2 small cauliflower, about 1 pound each
3 Tbs good-quality olive oil
2 Tbs fresh lemon juice
1 tsp fine sea salt
A few grinds of black pepper
A pinch of freshly grated nutmeg
This vinaigrette

Preheat the oven to 375 degrees Fahrenheit.

Set a steamer basket inside a large, deep pot, and add water to a depth of ½ to 1 inch – just below the bottom of the steamer. Rinse and trim the cauliflower. Place them in the steamer, cover, and steam for 15-20 minutes. By this point, they should be tender and should have changed in color from a raw, opaque white to a slightly more translucent, yellowy off-white.

Meanwhile, combine the oil, lemon juice, salt, pepper, and nutmeg in a small bowl, whisking to mix well.

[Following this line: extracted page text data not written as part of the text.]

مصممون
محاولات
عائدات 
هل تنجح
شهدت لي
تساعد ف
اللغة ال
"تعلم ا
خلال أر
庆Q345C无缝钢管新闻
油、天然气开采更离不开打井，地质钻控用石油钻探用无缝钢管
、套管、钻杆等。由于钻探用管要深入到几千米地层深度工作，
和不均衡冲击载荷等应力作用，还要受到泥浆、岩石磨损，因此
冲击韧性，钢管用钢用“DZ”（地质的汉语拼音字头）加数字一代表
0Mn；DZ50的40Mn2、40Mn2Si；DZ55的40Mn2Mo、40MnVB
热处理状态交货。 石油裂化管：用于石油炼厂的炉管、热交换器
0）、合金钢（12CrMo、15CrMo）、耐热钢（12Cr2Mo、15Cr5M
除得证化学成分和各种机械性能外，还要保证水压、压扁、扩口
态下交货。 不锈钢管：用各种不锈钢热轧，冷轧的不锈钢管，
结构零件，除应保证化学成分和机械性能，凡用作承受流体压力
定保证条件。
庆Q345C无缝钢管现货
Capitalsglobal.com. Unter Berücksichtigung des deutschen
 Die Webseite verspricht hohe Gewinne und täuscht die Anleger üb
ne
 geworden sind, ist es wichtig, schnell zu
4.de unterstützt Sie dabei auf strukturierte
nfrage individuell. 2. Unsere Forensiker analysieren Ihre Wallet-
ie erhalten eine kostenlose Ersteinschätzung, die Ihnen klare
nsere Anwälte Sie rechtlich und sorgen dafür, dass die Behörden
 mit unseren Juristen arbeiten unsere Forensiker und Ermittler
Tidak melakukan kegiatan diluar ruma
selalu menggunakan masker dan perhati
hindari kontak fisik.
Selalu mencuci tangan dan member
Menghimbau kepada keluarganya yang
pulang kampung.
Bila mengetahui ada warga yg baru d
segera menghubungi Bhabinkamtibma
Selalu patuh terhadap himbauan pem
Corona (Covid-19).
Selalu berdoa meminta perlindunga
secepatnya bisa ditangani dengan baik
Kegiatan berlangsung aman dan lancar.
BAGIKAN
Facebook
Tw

When the cauliflower is ready, gently transfer them from the steamer to a medium baking dish or small roasting pan, something just large enough to hold the two heads side by side. Using a pastry brush, paint the cauliflower with the oil mixture. Cover the pan with aluminum foil, and place it in the oven. Roast the cauliflower for 30 minutes, basting every ten minutes. [You should have just enough of the oil mixture for three light bastings in total, including the first one.] Remove the foil, and continue to bake for another 10-20 minutes, until the cauliflower is pale golden and a knife can be easily inserted into its core.

Serve hot or warm, with vinaigrette.